*** Opening EXTRACTED DATA ***

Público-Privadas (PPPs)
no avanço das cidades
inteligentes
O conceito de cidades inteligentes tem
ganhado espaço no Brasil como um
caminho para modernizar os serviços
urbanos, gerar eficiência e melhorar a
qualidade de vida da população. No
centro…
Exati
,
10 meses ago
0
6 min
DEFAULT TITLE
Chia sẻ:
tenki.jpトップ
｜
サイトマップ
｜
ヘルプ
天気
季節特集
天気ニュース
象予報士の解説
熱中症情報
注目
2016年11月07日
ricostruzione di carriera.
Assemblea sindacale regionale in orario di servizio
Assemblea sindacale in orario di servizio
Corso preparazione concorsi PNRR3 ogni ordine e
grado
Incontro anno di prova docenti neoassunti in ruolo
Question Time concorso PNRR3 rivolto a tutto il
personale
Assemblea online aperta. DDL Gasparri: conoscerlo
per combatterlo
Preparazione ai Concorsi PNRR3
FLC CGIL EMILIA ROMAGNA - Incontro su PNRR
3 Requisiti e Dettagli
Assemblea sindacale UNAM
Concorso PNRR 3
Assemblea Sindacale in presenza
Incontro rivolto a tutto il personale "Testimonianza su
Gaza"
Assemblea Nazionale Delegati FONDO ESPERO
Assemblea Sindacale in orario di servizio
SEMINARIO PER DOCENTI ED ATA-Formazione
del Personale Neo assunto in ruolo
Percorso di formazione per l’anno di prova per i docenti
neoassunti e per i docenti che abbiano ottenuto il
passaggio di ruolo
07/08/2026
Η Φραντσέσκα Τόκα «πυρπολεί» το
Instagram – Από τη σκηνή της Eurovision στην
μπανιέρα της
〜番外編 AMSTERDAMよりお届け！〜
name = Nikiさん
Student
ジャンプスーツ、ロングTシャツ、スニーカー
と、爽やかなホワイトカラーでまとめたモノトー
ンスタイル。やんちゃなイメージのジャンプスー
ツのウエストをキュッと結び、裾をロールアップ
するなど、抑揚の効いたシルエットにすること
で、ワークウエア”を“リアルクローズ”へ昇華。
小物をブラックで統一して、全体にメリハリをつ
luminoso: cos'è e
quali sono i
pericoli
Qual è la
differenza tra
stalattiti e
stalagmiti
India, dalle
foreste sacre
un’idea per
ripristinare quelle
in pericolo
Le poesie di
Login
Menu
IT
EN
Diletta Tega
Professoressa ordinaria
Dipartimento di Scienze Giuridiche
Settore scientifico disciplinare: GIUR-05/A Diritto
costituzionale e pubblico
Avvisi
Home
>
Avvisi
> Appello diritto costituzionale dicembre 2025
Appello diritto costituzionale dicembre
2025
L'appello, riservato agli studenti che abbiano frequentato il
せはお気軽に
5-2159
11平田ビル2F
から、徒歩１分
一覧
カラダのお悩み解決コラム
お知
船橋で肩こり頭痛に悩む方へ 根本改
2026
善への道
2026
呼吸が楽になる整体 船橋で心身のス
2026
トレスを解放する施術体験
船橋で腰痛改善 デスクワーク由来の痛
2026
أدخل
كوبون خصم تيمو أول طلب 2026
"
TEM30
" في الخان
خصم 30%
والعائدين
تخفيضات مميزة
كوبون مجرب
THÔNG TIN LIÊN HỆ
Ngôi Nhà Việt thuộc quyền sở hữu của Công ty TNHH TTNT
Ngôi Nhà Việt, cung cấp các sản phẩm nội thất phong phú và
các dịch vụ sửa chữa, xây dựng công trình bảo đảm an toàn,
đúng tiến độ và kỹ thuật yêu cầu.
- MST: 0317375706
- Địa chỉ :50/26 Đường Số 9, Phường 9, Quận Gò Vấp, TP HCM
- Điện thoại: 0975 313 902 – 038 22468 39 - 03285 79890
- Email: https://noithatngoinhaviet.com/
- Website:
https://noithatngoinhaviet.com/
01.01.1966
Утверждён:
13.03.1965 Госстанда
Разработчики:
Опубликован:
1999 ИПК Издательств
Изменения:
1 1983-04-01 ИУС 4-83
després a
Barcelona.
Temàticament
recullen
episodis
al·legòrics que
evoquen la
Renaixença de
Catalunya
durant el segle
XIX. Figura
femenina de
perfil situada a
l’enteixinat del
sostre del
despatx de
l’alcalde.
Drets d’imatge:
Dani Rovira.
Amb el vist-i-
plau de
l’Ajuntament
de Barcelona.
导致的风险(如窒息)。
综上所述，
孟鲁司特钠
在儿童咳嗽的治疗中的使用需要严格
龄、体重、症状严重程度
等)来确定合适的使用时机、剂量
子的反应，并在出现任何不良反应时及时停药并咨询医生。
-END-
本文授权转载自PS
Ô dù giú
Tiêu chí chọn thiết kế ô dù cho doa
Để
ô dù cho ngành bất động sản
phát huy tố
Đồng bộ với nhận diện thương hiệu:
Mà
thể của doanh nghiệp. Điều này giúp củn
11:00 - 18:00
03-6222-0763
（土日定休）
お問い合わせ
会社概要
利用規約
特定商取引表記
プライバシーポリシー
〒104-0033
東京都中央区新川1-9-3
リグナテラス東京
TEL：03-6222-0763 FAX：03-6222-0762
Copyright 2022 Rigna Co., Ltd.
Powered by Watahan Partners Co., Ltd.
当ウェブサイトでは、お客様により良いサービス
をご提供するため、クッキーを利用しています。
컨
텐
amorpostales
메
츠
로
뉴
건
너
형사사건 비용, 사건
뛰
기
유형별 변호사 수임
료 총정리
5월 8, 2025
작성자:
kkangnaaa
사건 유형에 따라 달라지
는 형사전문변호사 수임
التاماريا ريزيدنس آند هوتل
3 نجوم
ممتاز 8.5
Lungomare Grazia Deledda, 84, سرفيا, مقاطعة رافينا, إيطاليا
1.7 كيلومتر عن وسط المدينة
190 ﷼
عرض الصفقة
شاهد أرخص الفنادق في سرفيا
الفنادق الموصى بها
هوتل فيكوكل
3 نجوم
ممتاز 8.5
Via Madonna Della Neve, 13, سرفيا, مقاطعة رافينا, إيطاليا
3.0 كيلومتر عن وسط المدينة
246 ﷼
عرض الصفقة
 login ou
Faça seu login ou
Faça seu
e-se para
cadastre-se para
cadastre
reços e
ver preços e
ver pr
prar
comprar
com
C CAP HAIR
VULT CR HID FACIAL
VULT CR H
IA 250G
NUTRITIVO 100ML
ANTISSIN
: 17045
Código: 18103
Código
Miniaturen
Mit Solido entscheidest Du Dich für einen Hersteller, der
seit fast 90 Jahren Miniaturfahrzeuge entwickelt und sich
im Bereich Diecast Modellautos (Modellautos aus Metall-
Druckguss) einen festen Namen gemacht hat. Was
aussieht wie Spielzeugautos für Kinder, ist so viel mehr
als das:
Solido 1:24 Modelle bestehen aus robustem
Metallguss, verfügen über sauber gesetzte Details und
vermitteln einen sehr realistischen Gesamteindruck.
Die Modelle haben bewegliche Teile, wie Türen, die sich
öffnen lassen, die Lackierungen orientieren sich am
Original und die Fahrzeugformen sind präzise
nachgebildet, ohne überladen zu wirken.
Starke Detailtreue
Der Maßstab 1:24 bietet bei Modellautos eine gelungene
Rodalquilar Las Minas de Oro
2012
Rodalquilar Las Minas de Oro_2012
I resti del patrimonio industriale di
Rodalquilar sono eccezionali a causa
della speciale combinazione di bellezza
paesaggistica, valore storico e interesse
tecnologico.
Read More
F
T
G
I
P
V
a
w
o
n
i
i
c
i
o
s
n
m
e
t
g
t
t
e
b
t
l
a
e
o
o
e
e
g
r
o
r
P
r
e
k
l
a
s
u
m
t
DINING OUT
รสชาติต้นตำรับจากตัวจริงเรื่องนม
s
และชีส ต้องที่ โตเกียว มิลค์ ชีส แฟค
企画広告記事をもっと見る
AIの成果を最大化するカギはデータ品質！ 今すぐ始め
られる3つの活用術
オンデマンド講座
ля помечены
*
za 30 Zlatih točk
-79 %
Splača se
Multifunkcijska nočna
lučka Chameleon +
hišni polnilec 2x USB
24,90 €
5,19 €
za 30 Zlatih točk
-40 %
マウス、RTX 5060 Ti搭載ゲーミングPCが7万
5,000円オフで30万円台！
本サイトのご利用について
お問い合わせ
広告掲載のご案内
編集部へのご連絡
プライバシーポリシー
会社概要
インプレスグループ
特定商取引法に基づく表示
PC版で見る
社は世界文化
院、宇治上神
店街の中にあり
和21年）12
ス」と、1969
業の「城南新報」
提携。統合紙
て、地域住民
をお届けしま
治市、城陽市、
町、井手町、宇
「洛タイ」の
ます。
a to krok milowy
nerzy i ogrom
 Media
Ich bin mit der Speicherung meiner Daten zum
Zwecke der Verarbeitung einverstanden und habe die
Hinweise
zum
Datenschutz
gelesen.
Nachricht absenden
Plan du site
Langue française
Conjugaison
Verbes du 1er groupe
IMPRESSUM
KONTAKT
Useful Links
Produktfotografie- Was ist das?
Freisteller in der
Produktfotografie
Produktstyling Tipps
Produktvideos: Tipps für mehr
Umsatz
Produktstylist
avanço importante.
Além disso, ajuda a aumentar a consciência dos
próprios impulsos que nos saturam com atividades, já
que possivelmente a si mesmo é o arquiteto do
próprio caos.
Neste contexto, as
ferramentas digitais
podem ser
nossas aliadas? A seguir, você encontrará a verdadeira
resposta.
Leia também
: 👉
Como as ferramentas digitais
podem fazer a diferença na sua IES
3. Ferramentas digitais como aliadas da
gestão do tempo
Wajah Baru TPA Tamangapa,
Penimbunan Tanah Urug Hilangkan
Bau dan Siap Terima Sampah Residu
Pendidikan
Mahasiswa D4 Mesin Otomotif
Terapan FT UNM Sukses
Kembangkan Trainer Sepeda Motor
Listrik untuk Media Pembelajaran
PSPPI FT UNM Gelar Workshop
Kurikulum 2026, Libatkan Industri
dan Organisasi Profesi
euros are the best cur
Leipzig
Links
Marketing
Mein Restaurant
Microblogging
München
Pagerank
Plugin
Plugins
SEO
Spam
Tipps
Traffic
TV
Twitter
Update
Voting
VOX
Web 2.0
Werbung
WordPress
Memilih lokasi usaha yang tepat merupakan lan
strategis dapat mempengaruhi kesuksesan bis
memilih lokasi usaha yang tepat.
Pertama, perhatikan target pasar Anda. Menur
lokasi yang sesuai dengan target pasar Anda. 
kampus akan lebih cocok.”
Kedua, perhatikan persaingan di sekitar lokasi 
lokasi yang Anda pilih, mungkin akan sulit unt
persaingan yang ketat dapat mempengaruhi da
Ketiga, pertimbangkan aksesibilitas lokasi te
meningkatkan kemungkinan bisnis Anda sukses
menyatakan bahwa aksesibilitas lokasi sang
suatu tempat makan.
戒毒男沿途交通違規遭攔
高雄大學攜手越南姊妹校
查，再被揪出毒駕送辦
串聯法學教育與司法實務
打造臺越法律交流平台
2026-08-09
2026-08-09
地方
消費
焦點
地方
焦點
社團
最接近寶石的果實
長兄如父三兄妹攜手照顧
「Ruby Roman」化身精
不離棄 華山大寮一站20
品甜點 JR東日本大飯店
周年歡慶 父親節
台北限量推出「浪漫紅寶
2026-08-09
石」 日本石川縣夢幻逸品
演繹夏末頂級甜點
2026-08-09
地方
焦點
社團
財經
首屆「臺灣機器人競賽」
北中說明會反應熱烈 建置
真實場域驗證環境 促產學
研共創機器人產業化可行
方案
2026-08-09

*** Closing EXTRACTED DATA ***

TASK
From the records above, give again exactly the lines running from the line with "Penimbunan Tanah Urug Hilangkan" to the line with "strategis dapat mempengaruhi kesuksesan bis", inclusive.

ANSWER BOX
Penimbunan Tanah Urug Hilangkan
Bau dan Siap Terima Sampah Residu
Pendidikan
Mahasiswa D4 Mesin Otomotif
Terapan FT UNM Sukses
Kembangkan Trainer Sepeda Motor
Listrik untuk Media Pembelajaran
PSPPI FT UNM Gelar Workshop
Kurikulum 2026, Libatkan Industri
dan Organisasi Profesi
euros are the best cur
Leipzig
Links
Marketing
Mein Restaurant
Microblogging
München
Pagerank
Plugin
Plugins
SEO
Spam
Tipps
Traffic
TV
Twitter
Update
Voting
VOX
Web 2.0
Werbung
WordPress
Memilih lokasi usaha yang tepat merupakan lan
strategis dapat mempengaruhi kesuksesan bis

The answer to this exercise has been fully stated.